Wie Bewegung Depressionen lindern kann – und warum sie kaum verschrieben wird.
Studien zeigen: Bewegung kann gegen Depressionen ähnlich gut helfen wie Medikamente oder Psychotherapie (1) – doch trotzdem wird sie kaum genutzt.
Zwar empfehlen Behandlungsleitlinien in den USA, Grossbritannien, Australien und Neuseeland Bewegung als festen Bestandteil einer Therapie (2–4). Doch in der Schweiz liegt der Fokus nach wie vor auf Psychotherapie und Medikamenten – Bewegung wird meist nur ergänzend empfohlen (5).
Doch was sagt die Forschung? Welche Bewegungsformen helfen am meisten – und wie stark ist ihr Effekt wirklich? Um diese Fragen zu beantworten, hat eine internationale Gruppe unabhängiger Forscherinnen und Forscher 218 Studien mit über 14’000 Patientinnen und Patienten ausgewertet. Die Analyse zeigt, dass bestimmte Bewegungsformen besonders wirksam sind – viele sogar in ihrer Wirkung mit Psychotherapie oder Medikamenten vergleichbar (1).
Welche Bewegungsform ist am effektivsten?
2024 wurde eine Netzwerk-Meta-Analyse (NMA) veröffentlicht, in der Forschende die Daten dieser 218 Studien zusammenfassten (1). Eine NMA ermöglicht es, mehrere Behandlungen gleichzeitig zu vergleichen, auch wenn sie nicht direkt in derselben Studie untersucht wurden.

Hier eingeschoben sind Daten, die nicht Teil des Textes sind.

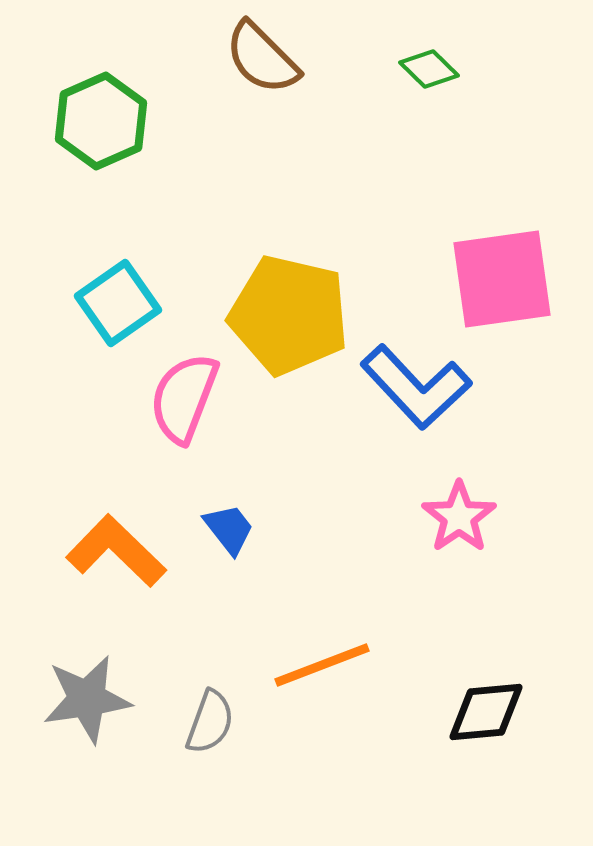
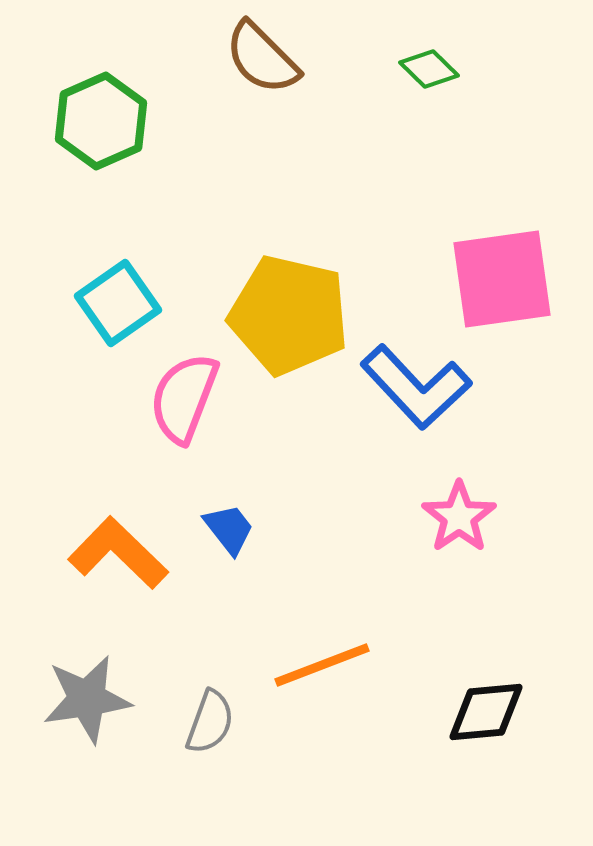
orange L-shape: moved 2 px right, 2 px down
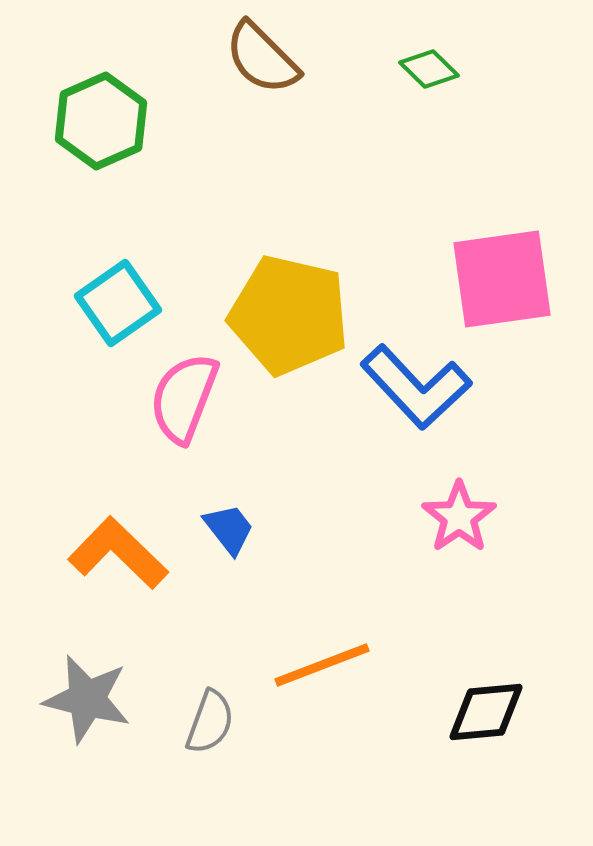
gray star: rotated 22 degrees clockwise
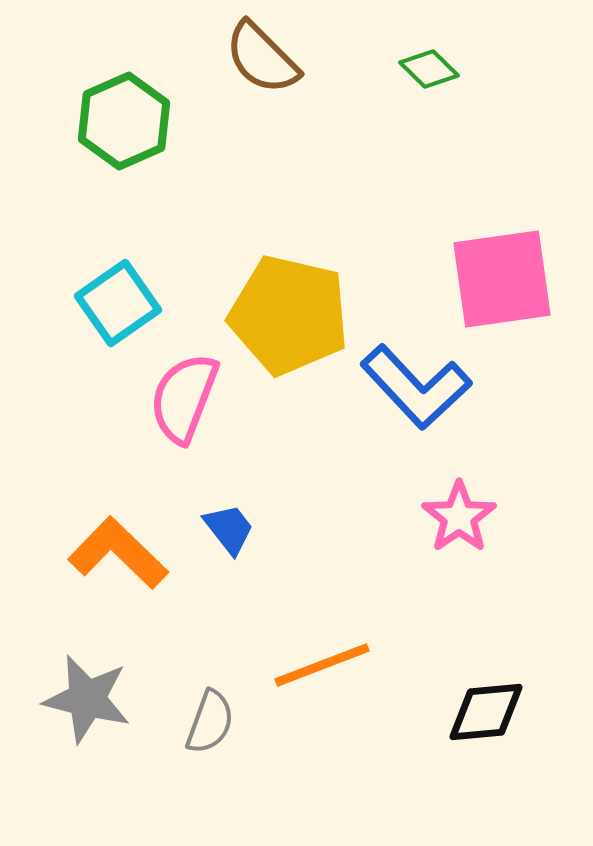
green hexagon: moved 23 px right
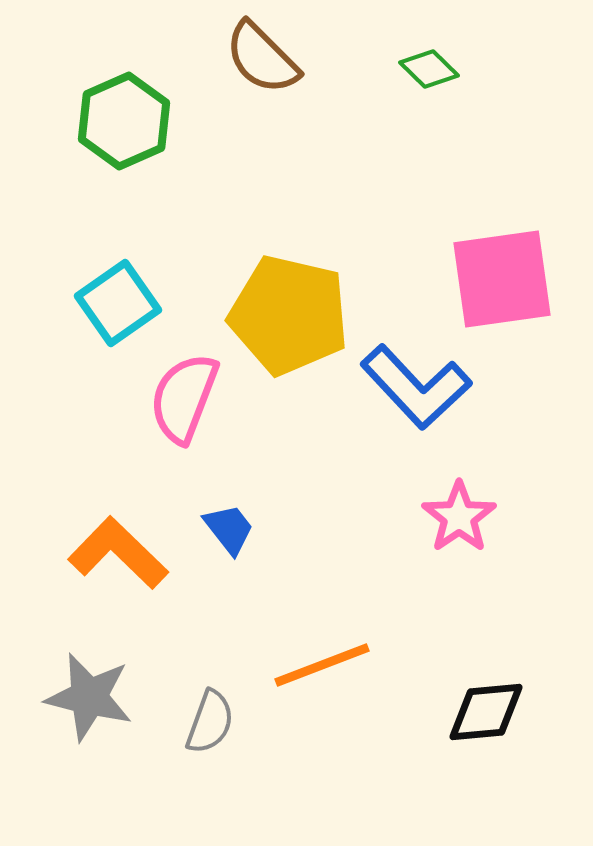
gray star: moved 2 px right, 2 px up
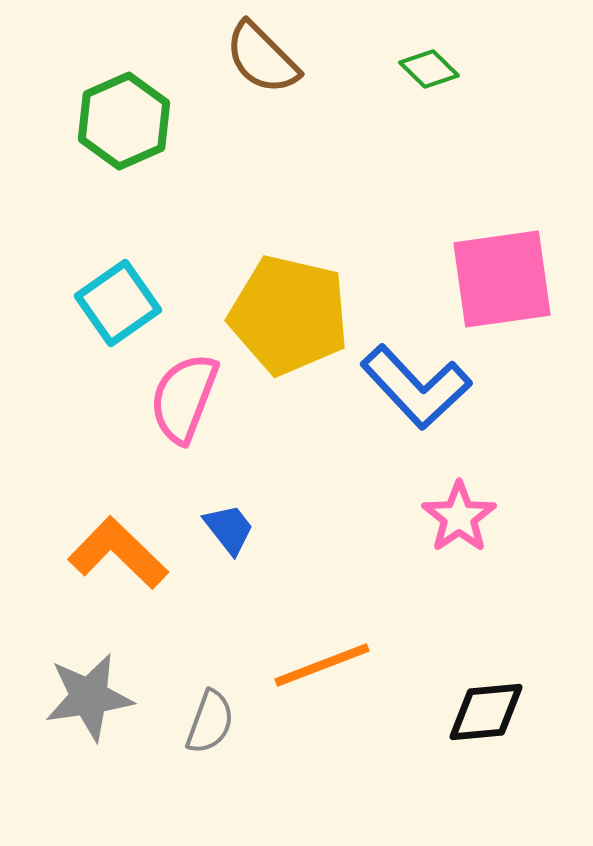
gray star: rotated 22 degrees counterclockwise
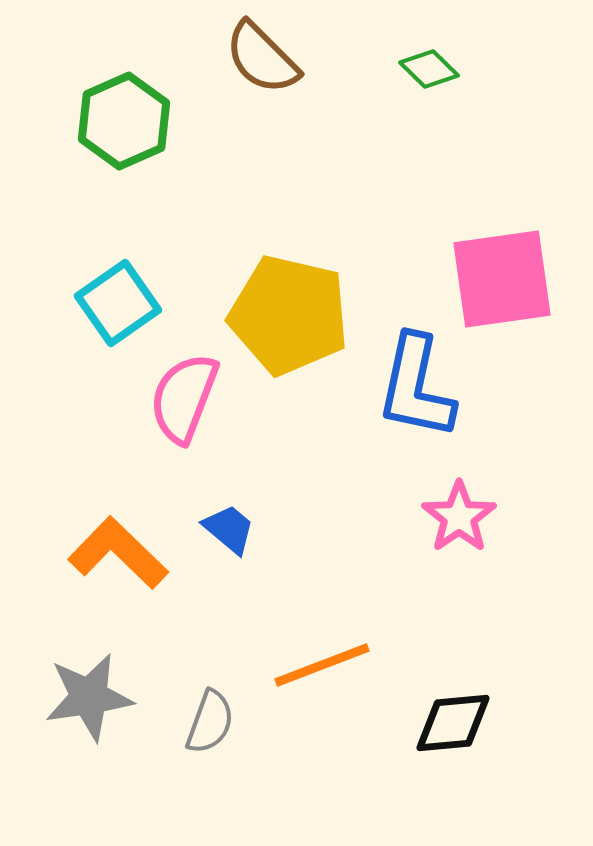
blue L-shape: rotated 55 degrees clockwise
blue trapezoid: rotated 12 degrees counterclockwise
black diamond: moved 33 px left, 11 px down
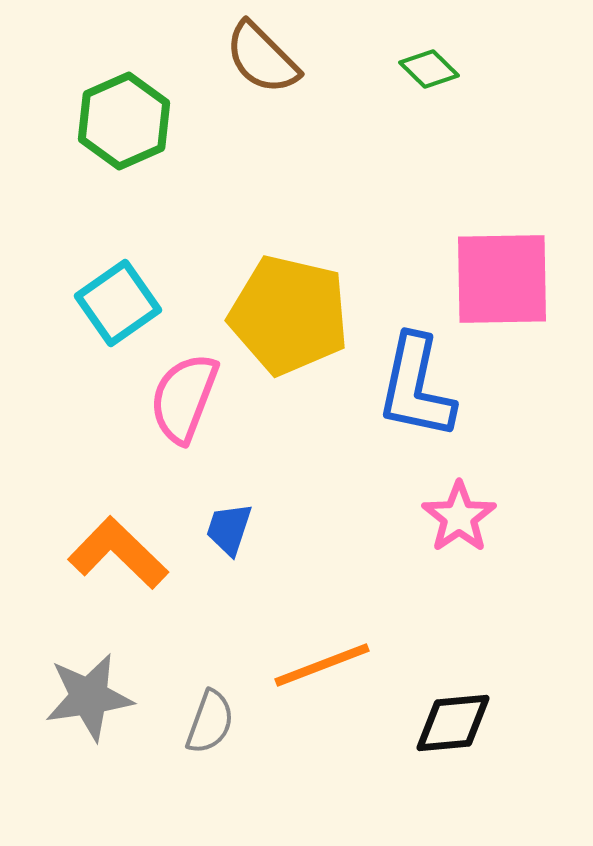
pink square: rotated 7 degrees clockwise
blue trapezoid: rotated 112 degrees counterclockwise
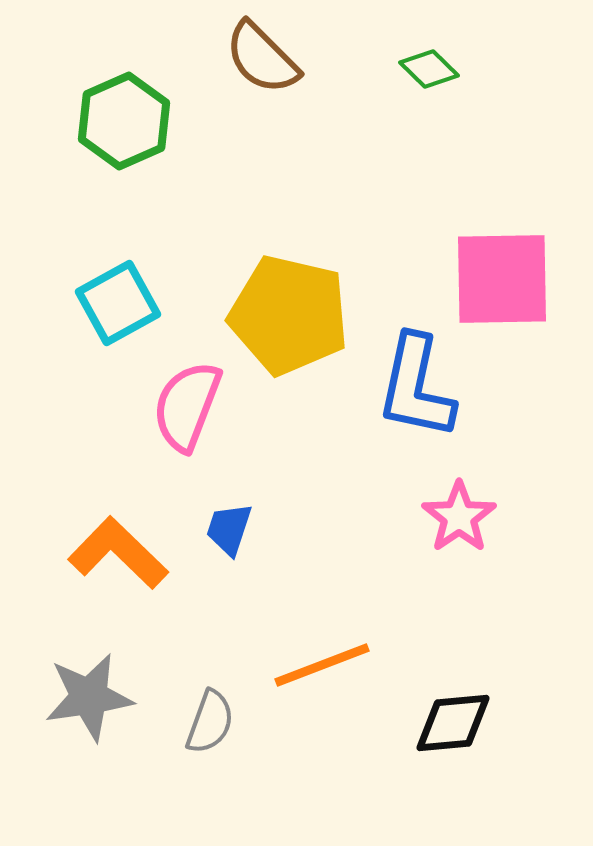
cyan square: rotated 6 degrees clockwise
pink semicircle: moved 3 px right, 8 px down
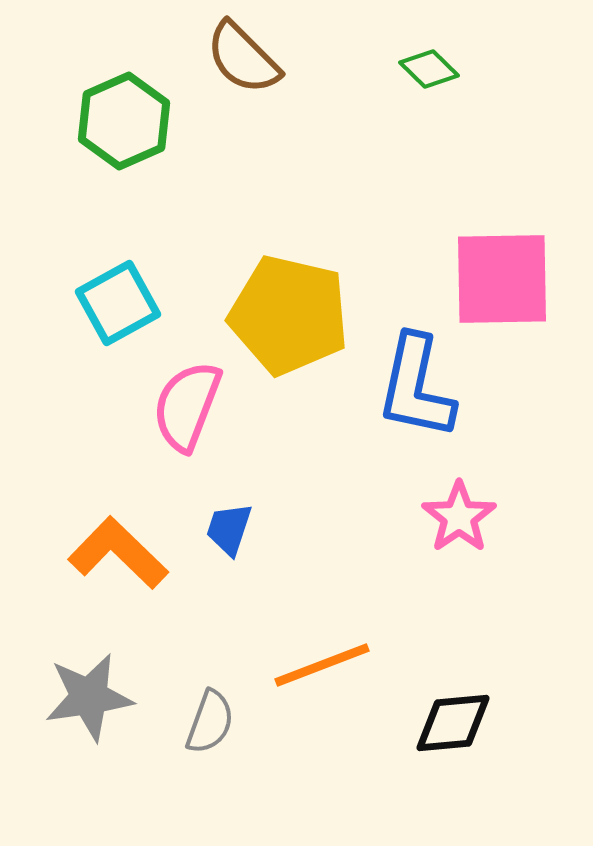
brown semicircle: moved 19 px left
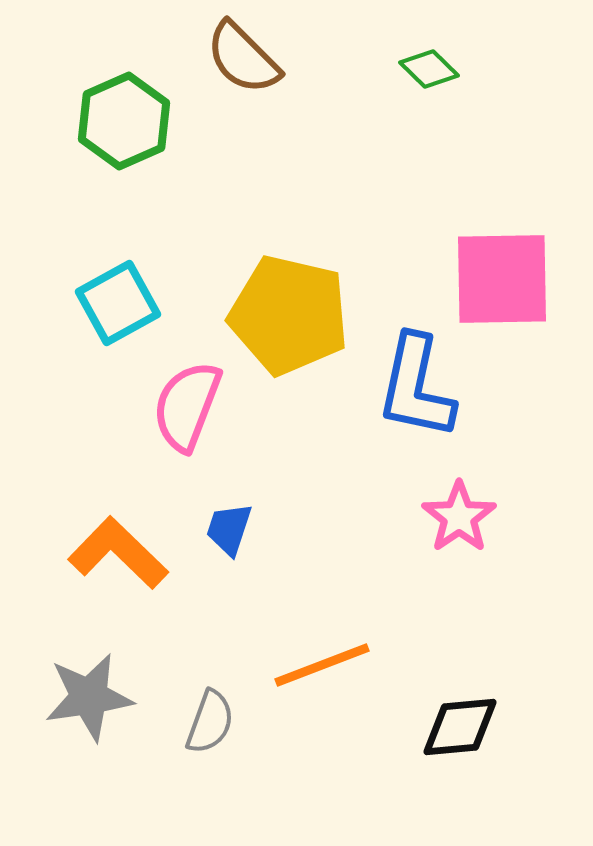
black diamond: moved 7 px right, 4 px down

In Studien werden oft verschiedene Bewegungsformen mit unterschiedlichen Intensitäten oder Altersgruppen untersucht. Zudem kommen unterschiedliche Kontrollgruppen zum Einsatz. In manchen Studien wurde Bewegung beispielsweise mit einer aktiven Kontrollgruppe verglichen (z. B. Dehnen, soziale Unterstützung, Placebo), in anderen mit einer medikamentösen Behandlung (z. B. selektive Serotonin-Wiederaufnahmehemmer). Eine NMA ermöglicht es, all diese Vergleiche zusammenzufassen und kann so Hinweise auf die effektivste Trainingsform liefern. Das zentrale Ergebnis dieser Analyse ist in Abbildung 1 dargestellt.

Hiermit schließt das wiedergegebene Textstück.